10:00 pm Friday: Bed chamber is wallpapered on all sides and roof with bright colored flowers and birds. Room is tiny. Ceiling seems to be closing in. Somehow feel like we're being punished. Traditional bathtub replaced with mobile-home shower unit. We squeeze in for communal rinse. Very much like airplane bathroom. Anything dropped on floor of shower must stay there until one of us leaves, or injury may occur.
10:40 pm Friday: Leaned into bathroom to toss item into wastebasket. Slammed head on tacky lamp. Still works.
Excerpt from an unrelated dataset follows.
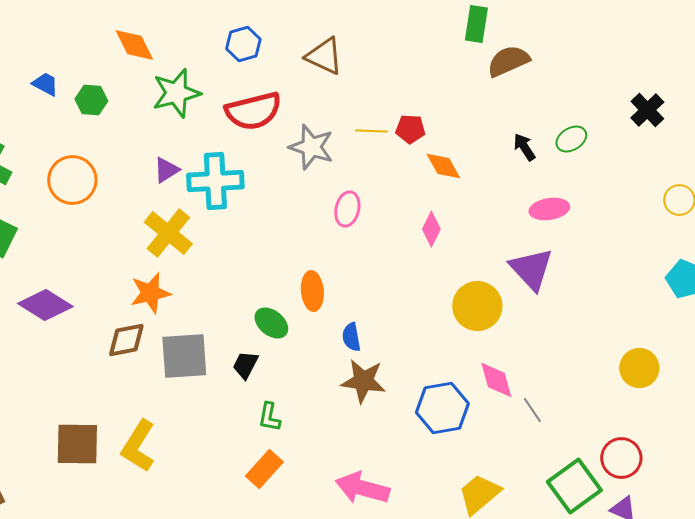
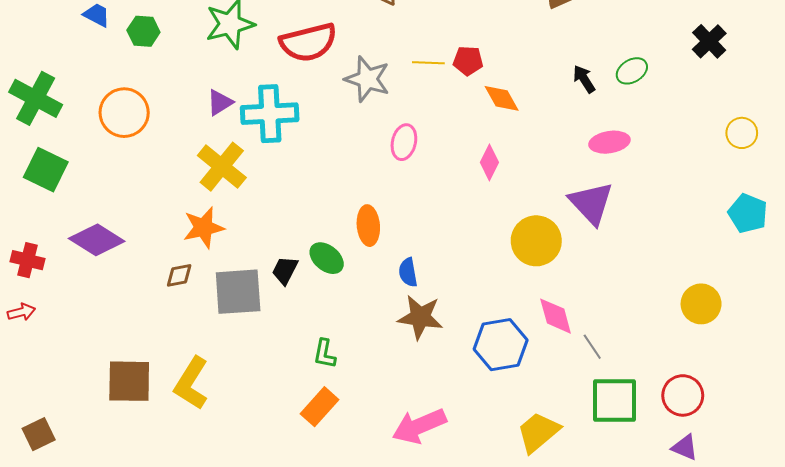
brown diamond: (126, 340) -> (179, 275), size x0.7
black trapezoid: (245, 365) -> (285, 270), moved
green square: (574, 486) -> (615, 401), moved, turned 36
pink arrow: (362, 488) -> (419, 426), turned -38

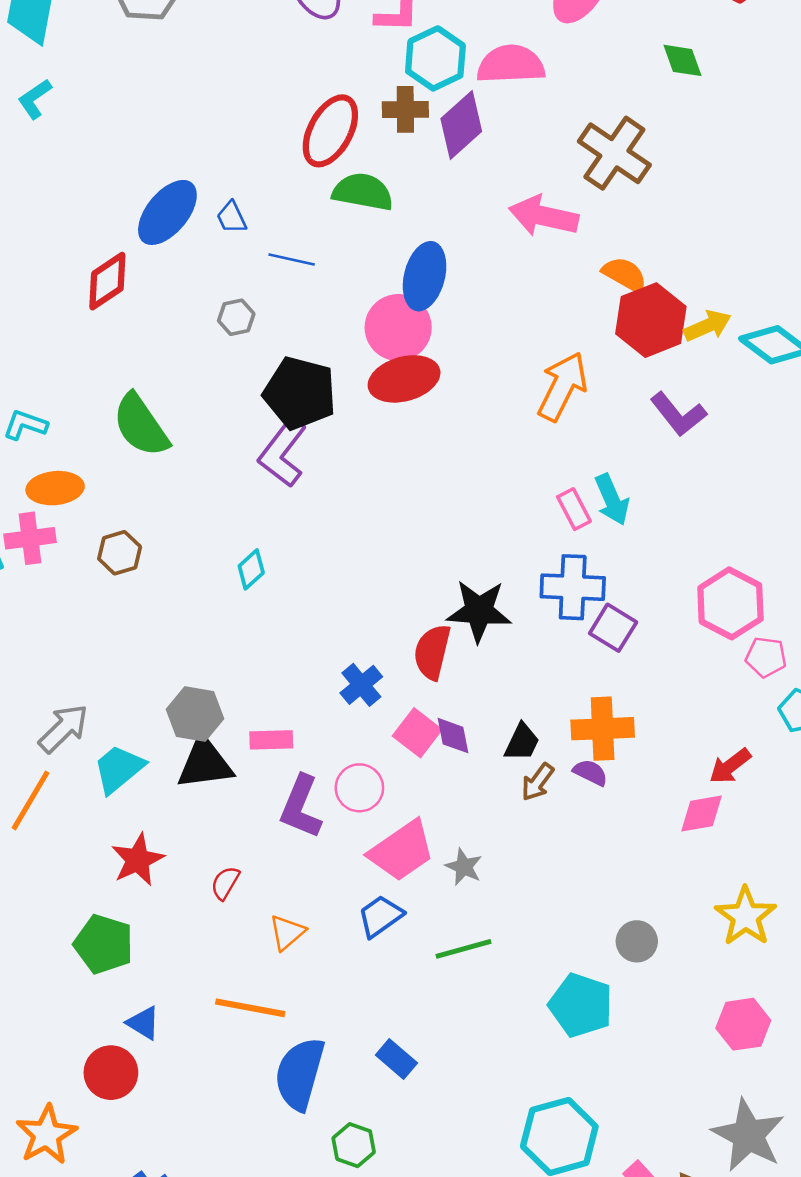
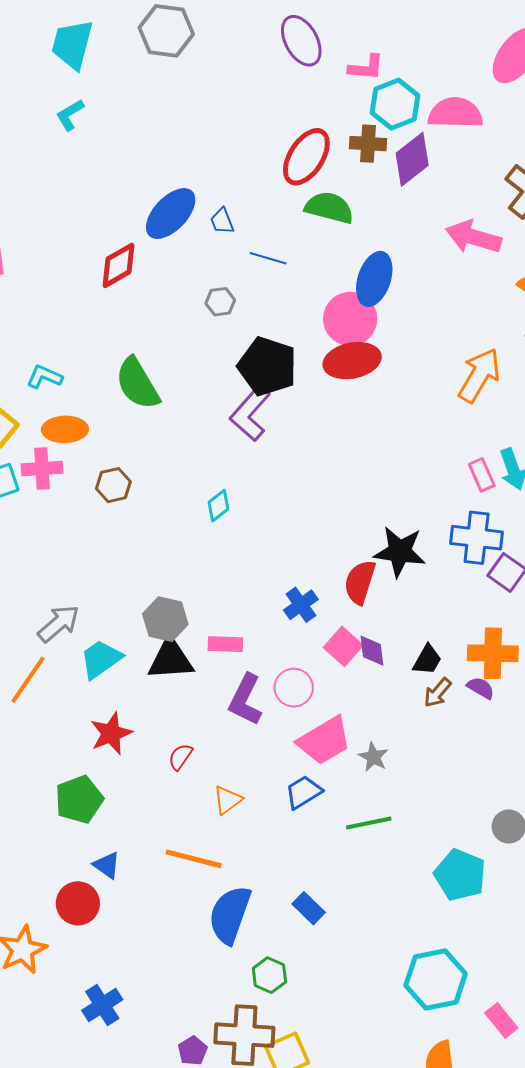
green pentagon: (104, 944) -> (79, 799), turned 30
11:00 pm Friday: Tired after long day of preparation. Sleep will prepare us for exciting weekend of self-discovery. Romance awaits.
7:30 am Saturday: Car alarm of black BMW sounds horn in parking space immediately outside our door. Escape route not blocked. Take it as a good sign.
8:10 am Saturday: Leaned into bathroom to toss item into wastebasket. Slammed head on tacky lamp. No longer works. May sue.
5:00 pm Saturday: I usually wear sunscreen. Wish I had done so today. Long hikes through glorious Monterey summer. Forehead pink like rare steak. Look embarassed all the time. We have aloe vera at home, so hate to buy another bottle here. Reclining on towel, face and neck covered in Noxema cream, like white chainmail hood. Used to sitting at desk all day, wife now complains she's unable to walk. I will attempt to massage from lying position while she reads erotic tarot deck aloud. Together we will plan beautiful future.